# ACTIVITY
Below are some entries. Copy each line that holds the string "SKINNY".

# EXERCISE MATERIAL
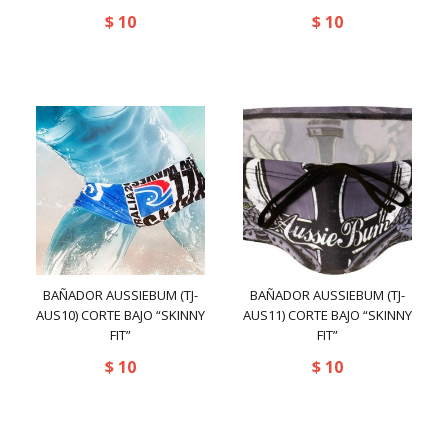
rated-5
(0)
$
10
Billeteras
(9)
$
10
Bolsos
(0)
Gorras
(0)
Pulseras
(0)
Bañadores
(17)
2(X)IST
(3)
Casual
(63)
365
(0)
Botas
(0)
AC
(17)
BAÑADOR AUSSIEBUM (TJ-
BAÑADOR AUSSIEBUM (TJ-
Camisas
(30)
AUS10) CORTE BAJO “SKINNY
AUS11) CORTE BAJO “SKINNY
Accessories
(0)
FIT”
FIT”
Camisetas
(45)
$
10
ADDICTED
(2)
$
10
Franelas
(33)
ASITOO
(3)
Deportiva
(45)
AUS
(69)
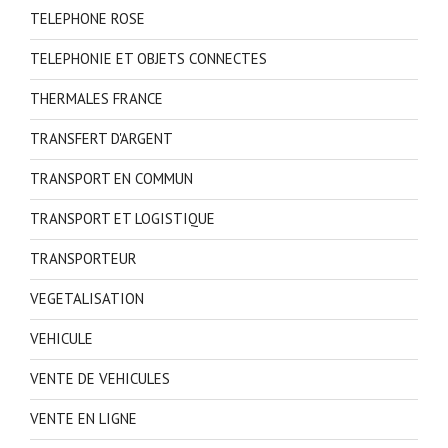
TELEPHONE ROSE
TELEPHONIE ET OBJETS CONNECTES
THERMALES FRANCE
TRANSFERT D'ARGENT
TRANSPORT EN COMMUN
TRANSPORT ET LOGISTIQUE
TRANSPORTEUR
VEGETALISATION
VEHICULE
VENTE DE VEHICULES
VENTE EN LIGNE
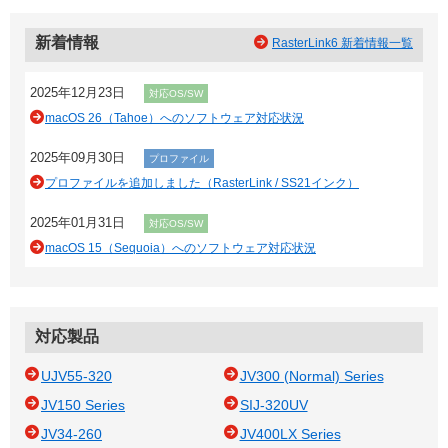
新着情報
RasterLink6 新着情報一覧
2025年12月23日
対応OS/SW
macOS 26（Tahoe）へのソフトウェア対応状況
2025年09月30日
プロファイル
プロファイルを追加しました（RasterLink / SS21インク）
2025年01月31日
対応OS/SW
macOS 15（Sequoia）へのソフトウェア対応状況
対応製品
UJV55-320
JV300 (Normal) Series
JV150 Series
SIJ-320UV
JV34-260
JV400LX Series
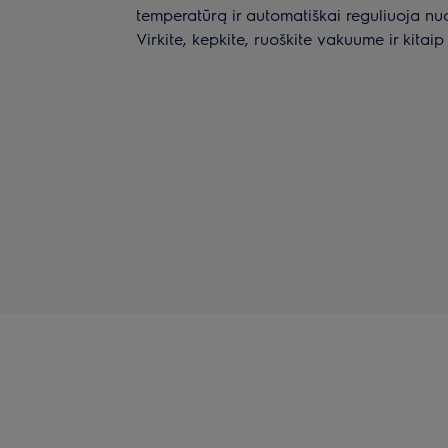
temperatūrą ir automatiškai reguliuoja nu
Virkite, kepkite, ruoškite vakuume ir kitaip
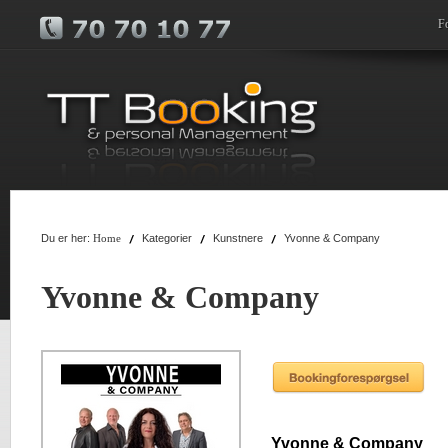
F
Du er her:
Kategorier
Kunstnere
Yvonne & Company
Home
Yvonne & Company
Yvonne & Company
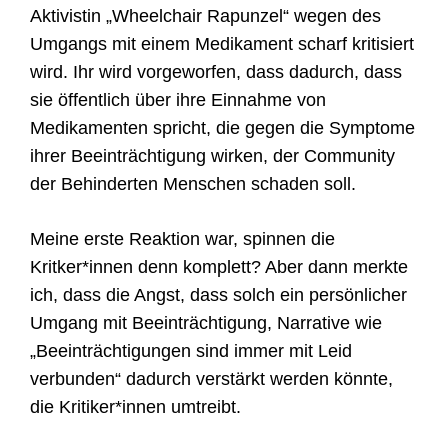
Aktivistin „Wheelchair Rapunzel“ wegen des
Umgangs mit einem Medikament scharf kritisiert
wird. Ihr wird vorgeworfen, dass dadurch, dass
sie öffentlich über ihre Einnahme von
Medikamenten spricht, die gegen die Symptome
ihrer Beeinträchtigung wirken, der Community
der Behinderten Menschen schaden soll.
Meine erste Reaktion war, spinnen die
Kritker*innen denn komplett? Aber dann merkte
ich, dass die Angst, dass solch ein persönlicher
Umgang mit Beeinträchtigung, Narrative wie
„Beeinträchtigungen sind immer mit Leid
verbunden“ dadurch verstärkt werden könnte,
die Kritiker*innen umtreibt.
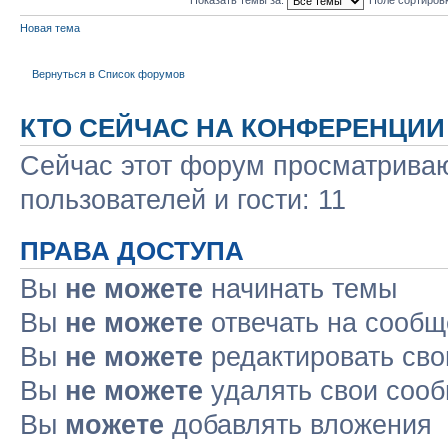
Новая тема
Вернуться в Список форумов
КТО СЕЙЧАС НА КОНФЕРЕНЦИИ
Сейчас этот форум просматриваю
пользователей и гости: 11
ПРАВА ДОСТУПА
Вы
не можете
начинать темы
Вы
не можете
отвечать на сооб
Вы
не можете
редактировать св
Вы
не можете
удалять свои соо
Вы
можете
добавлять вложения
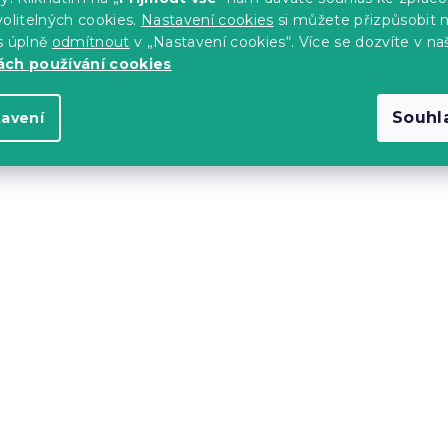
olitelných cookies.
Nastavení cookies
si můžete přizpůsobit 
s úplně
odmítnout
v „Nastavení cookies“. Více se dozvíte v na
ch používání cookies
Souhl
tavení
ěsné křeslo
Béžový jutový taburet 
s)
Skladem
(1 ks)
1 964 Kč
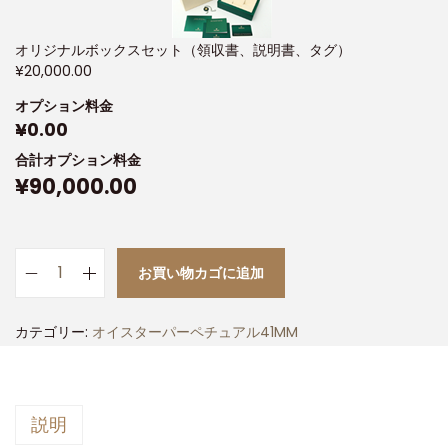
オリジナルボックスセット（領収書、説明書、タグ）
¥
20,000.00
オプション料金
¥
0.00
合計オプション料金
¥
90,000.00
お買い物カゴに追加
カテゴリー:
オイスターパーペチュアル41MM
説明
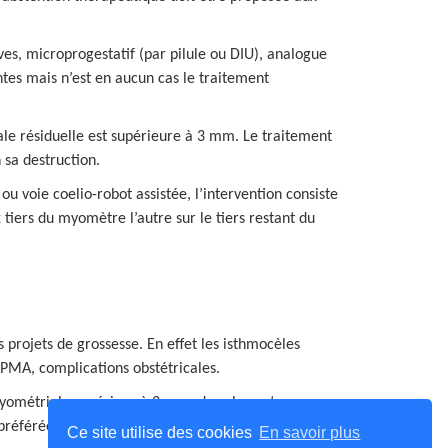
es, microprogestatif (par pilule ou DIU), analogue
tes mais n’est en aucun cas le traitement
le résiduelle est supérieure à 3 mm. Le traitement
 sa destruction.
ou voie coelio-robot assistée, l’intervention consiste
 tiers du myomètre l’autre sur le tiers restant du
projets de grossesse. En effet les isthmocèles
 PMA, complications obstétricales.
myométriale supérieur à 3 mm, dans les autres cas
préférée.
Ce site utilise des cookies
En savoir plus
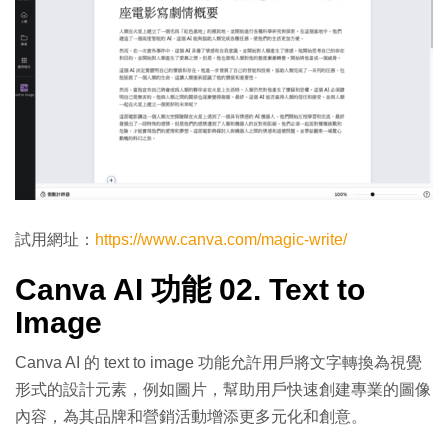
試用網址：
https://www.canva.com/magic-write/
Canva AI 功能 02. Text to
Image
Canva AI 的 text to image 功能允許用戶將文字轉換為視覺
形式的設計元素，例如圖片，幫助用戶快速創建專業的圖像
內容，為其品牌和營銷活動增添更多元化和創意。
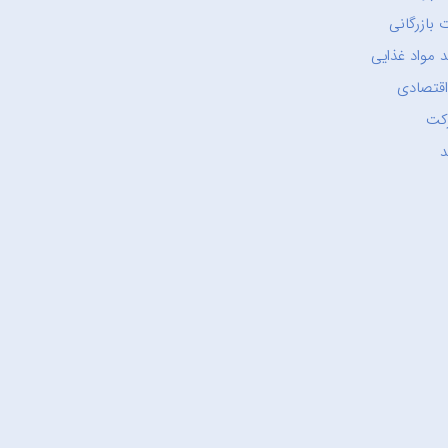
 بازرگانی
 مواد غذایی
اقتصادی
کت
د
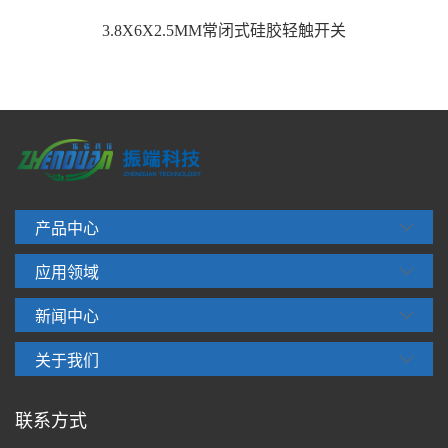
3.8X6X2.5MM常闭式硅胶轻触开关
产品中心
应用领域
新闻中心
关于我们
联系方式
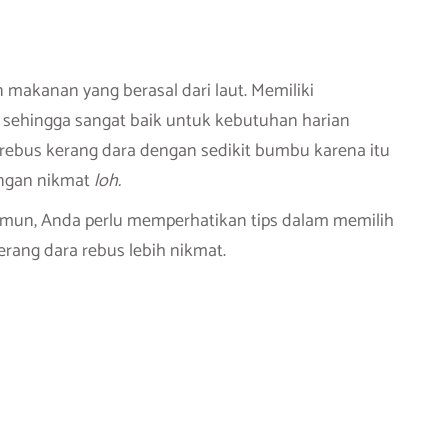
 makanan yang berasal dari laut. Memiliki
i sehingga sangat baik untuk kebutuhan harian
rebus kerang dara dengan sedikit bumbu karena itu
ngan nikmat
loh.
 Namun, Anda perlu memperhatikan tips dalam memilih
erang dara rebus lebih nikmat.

# SOLVED PROBLEM
AUS10) CORTE BAJO “SKINNY
AUS11) CORTE BAJO “SKINNY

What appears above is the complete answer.